I lost too much sleep over that thought, so I wanted to put it right out there.  :)

If they can't manage her, it'll be up to your dad to go down the list of facilities they hand him, contact them, and find out which have beds available.  They'll probably be halfway across the country from her current location, and it'll be HIS responsibility to get her there  - and she will NOT like the conditions of   a geriatric psychiatric  wing/facility.  (The pics I've seen look more like prisons, and I *think* Ray's older brother might BE in one.  :aaauuugh:)

As for your maternal grandmother - anybody who doesn't WANT to help her, *DOESN'T HAVE TO.*  8-)

NOBODY in your entire FOO  HAS to do anything except say, "That's not possible.  Don't call me again." - and start blocking the numbers of social workers like crazy.   :yes:

The *only* person who can do anything is the person who owns your grandmother's house - they can legally evict her, which takes time, requires at least court appearance, and will probably involve the police escorting her from the home, on the final day.

You said she's been "evicted" before - if you meant a LEGAL eviction and she just came back, the *homeowner* will have to change the locks, board up the windows and make absolute certain she can't get back into the house, or the homeowner will get to do the same damned thing, over and over again, unless the homeowner wises up and has her *arrested* for B&E.

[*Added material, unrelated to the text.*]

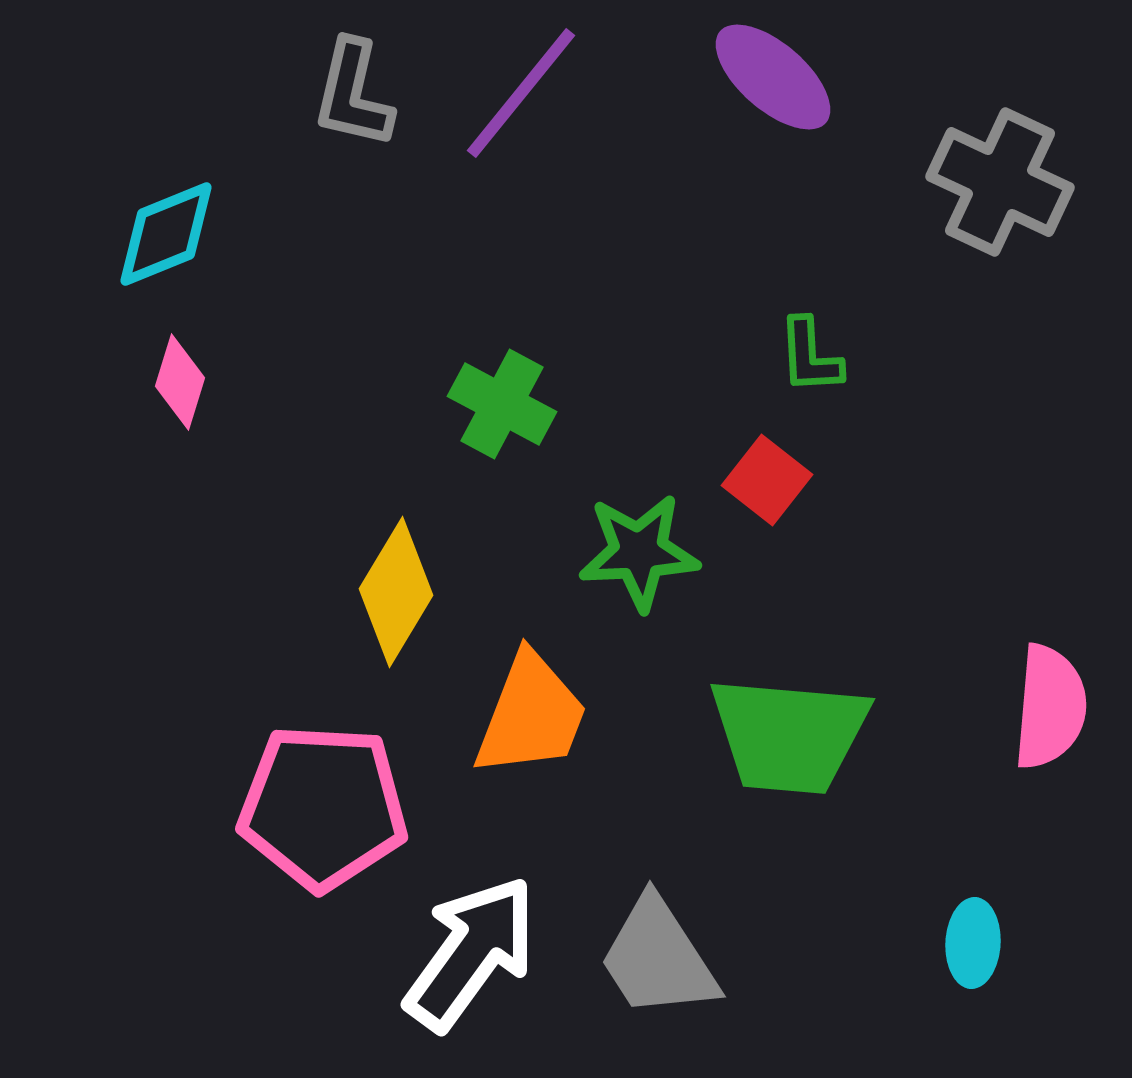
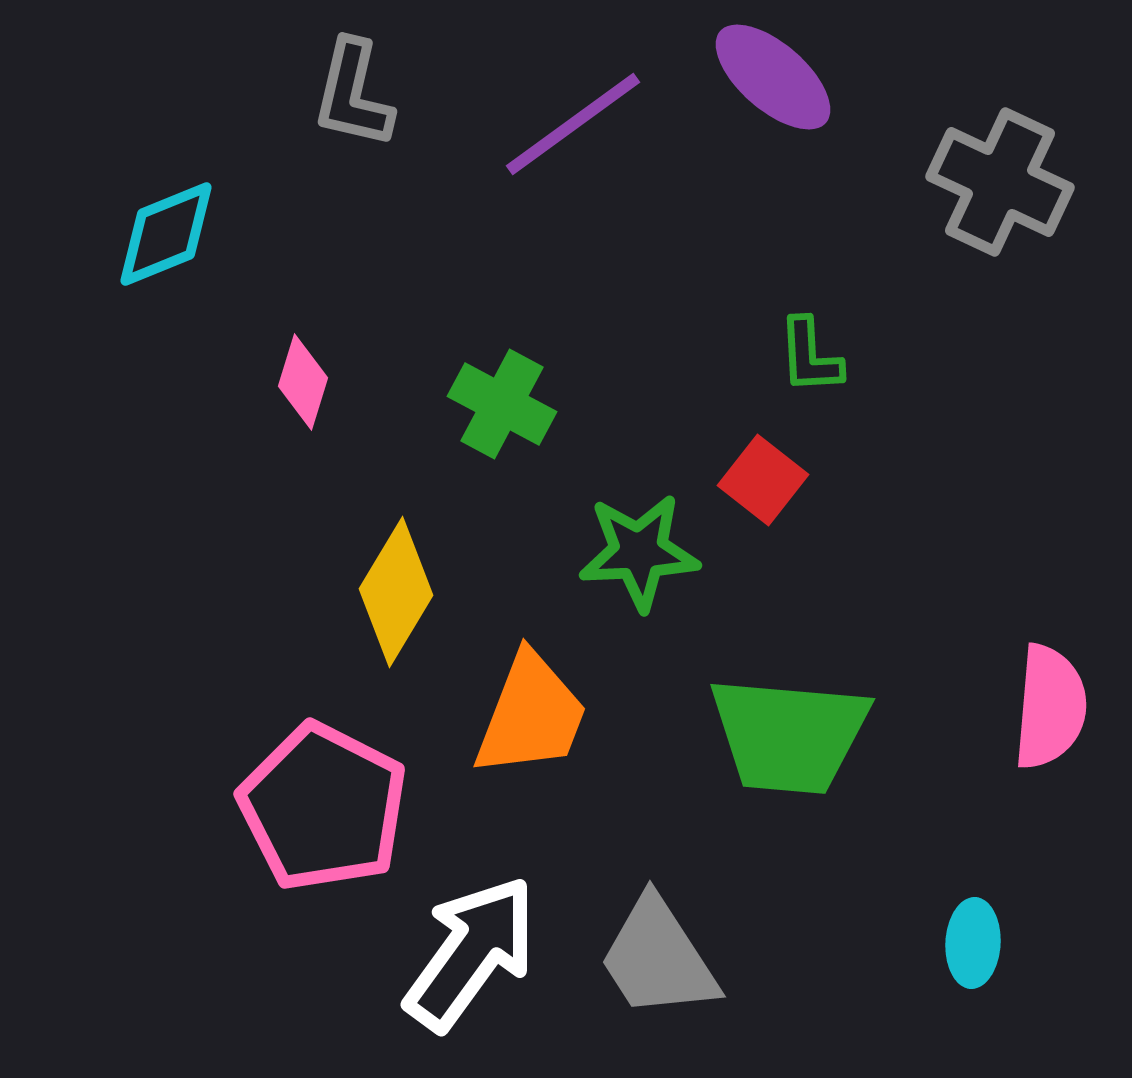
purple line: moved 52 px right, 31 px down; rotated 15 degrees clockwise
pink diamond: moved 123 px right
red square: moved 4 px left
pink pentagon: rotated 24 degrees clockwise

If you meant "evicted" as  "was given a verbal to leave and just never did" - a LEGAL eviction and follow-through  will make sure she's gone - and where she goes from there is up to HER.   :yes:

Nobody can force her to do a thing.  If she wants to live in her car, she can do that and *nobody is responsible for that  except HER.*

If she waifs at anybody still talking to her, they can suggest a hotel, a homeless shelter or the ER - and DO NOTHING ELSE.  :ninja:

Yes - anybody who wants to walk away CAN, and tell *any* social worker, from any agency, to go pound sand - YOU figure it out.  We want NOTHING to do with her.

There IS a safety net in place for people like your maternal grandmother - and none of you needs to do a thing, if you CHOOSE not to. :)

She'll never pack her things - and probably DID unbox everything that was packed the previous weekend.  If the homeowner follows through on having her evicted, she'll probably wind up leaving with a car full of miscellaneous crap, while RAGING as the police  escort her  to her car.

It will be up to the *homeowner* to take a stand, get the crap out of the house (and hopefully not listen to her bleats of  NEEDING and WANTING certain items), get the house up to code  -and do whatever they want with it.  :)

:hug:

doglady

Oh DG77, I do feel for you. Your grandmother definitely sounds waaaaay beyond your, or any other family member's, capacity to deal with, and she should be given a very wide berth.
As ever, Woman Interrupted's clear, sensible and well-researched answer maps it all out. Some great advice there. Hope it all works out.